The founder of Oaktree Capital Management expressed concern about high levels of debt in the private equity and real estate markets, two highly leveraged areas that rely on easy capital flows.

Marks said these sectors could come under increasing pressure as interest rates are likely to remain higher for longer.

“Leverage, the use of debt to boost earnings, has been the driving force behind these two asset classes,” Marks told Bloomberg this week. “But that’s where the pain is going to be in the future. And you can’t significantly increase a company’s debt service costs without affecting its earnings.”

Private equity and commercial real estate debt surged between 2009 and 2021, when interest rates remained at historic lows. Nonfinancial corporate debt and loans rose 83% from early 2009 to late 2021, while commercial real estate loans rose 46% during that period, according to the Federal Reserve.

But banks have begun tightening their lending practices over the past year. Companies are borrowing money at higher rates, which is a problem for highly leveraged industries. Total loans and leases at commercial banks rose about 2% in the 12 months ended July 26, Fed data show, compared with a 9% increase in the same period through 2021 and 2022.

The slower pace of lending is partly due to higher borrowing costs. Interest rates are at their highest since 2001, a consequence of the Fed’s fight to curb inflation.

Banks have also seen losses on their balance sheets, which has made them more stringent about lending. U.S. banks are holding about $517 billion in unrealized losses on their books, according to a May report from the Federal Deposit Insurance Corporation.

“Now, and I think in the future, leveraged companies will not be able to renew their leverage as easily, and the cost of doing so will be higher,” Marks said.

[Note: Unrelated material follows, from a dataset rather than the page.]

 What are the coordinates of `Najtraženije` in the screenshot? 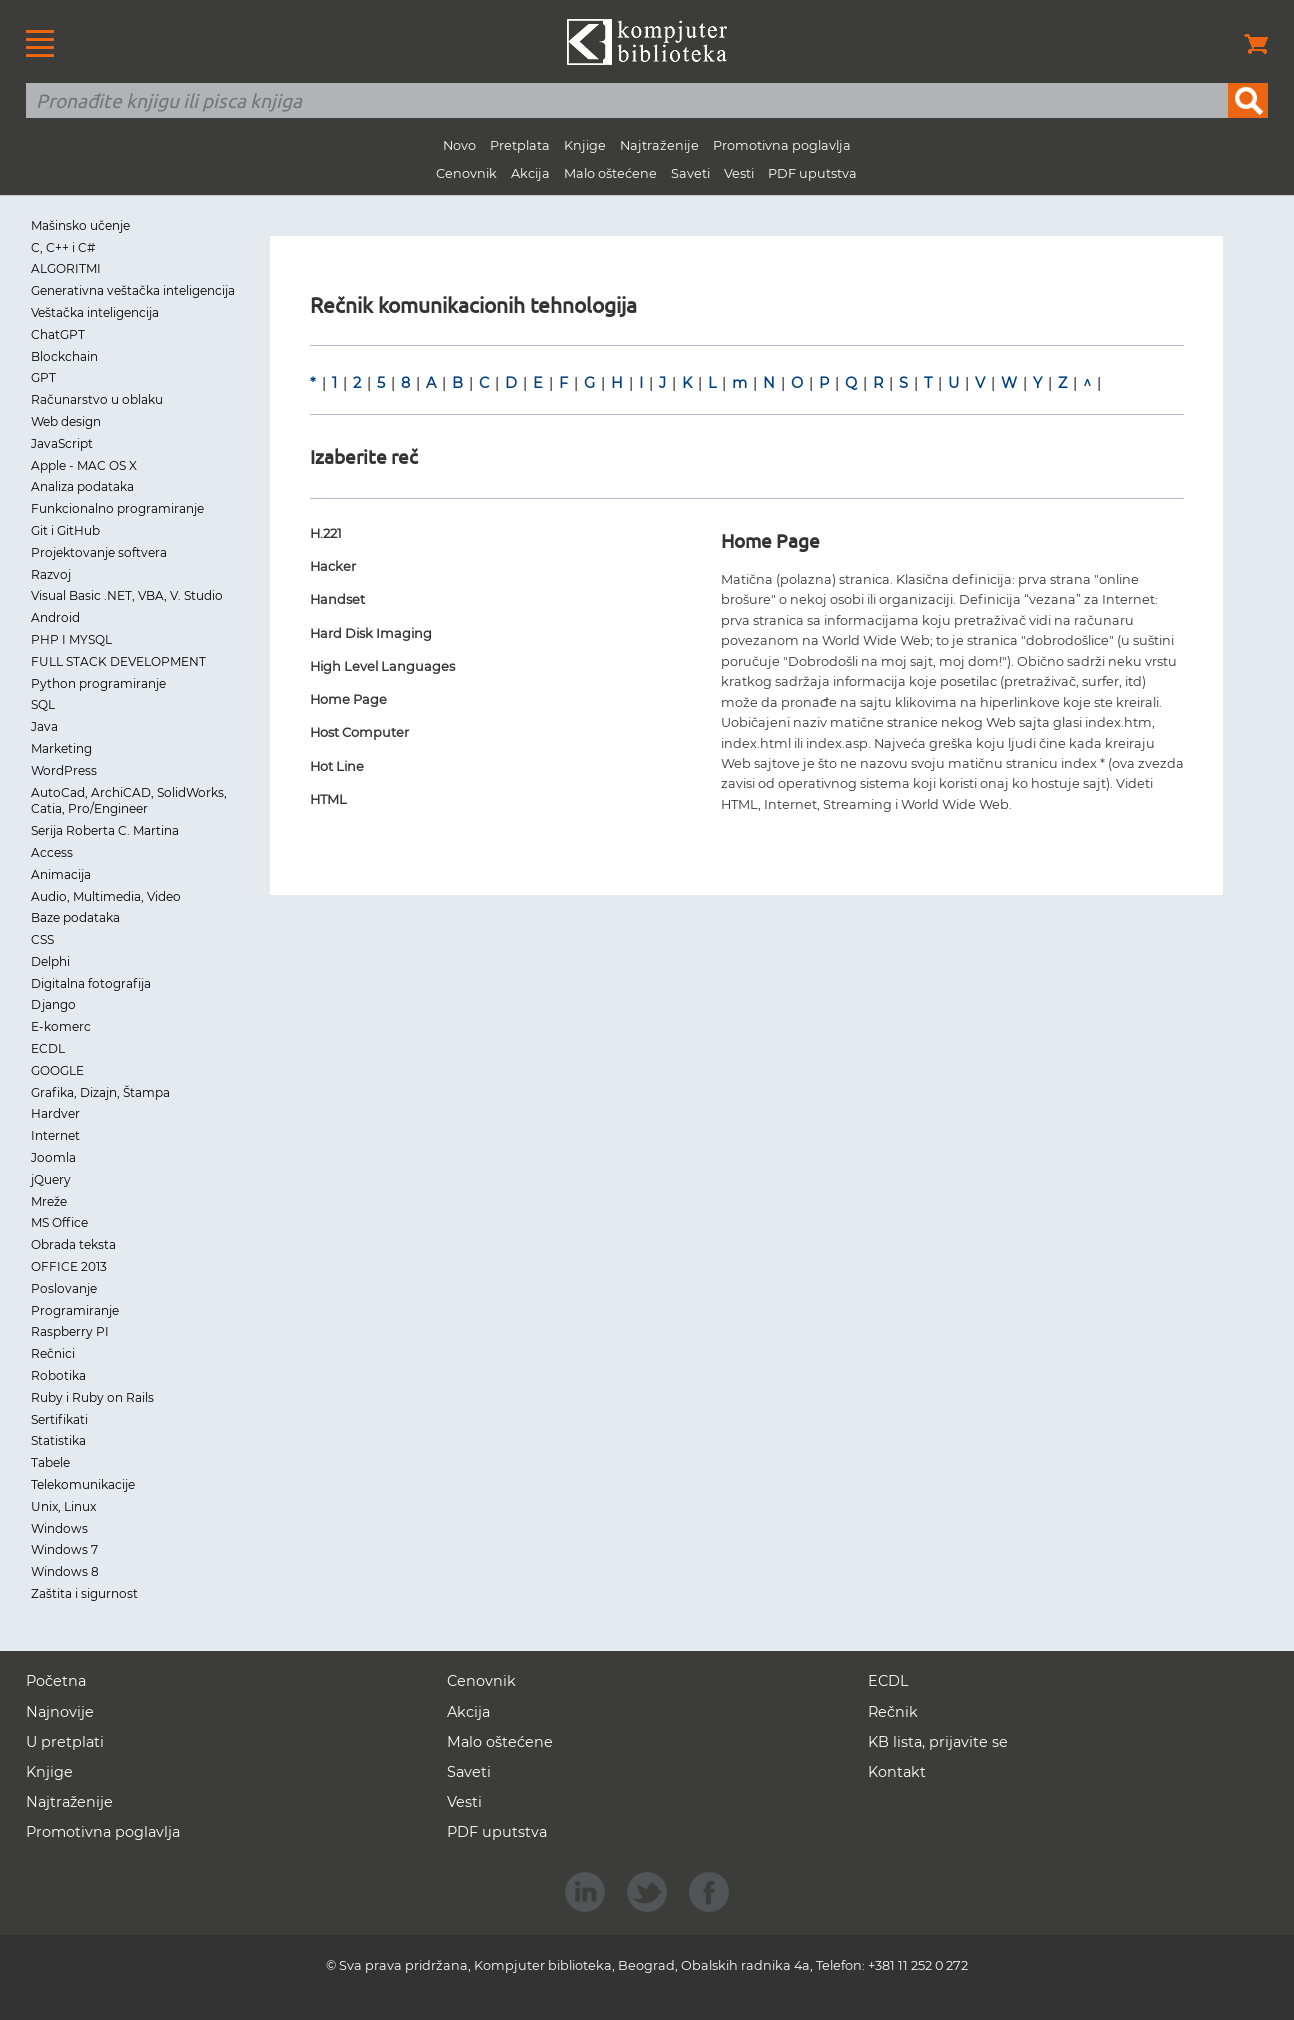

That has created “fundamental questions” in certain parts of the real estate market, such as office and retail, he added. Offices in particular have become a pain point as remote working continues and landlords cope with higher vacancies and falling property values.

According to Goldman Sachs, the entire commercial real estate sector has more than $1 trillion of debt maturing in 2024.

“When you put all of this together, we think we’re going to see some disruption that gives us and people like us an opportunity,” Marks added.

Other big investors predict companies will face greater refinancing challenges, especially since interest rates are unlikely to fall to pandemic-era levels.

Billionaire investor Barry Sternlicht recently said he predicts weekly bank closures and massive losses in the commercial real estate sector due to high interest rates impacting the sector.